### ENTRIES PROVIDED

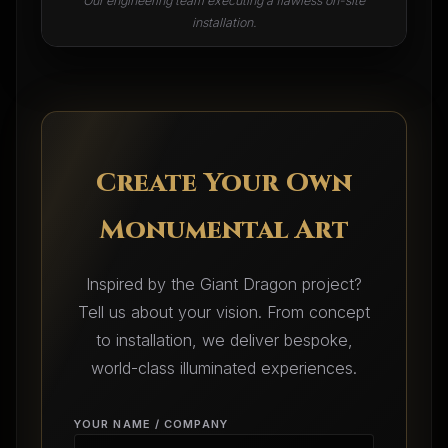
Our engineering team executing a flawless on-site
installation.
Create Your Own
Monumental Art
Inspired by the Giant Dragon project?
Tell us about your vision. From concept
to installation, we deliver bespoke,
world-class illuminated experiences.
YOUR NAME / COMPANY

######

§ EXERCISE
Report every line from the listing above where the string "installation" can be found.

§ TASK RESPONSE
installation.
to installation, we deliver bespoke,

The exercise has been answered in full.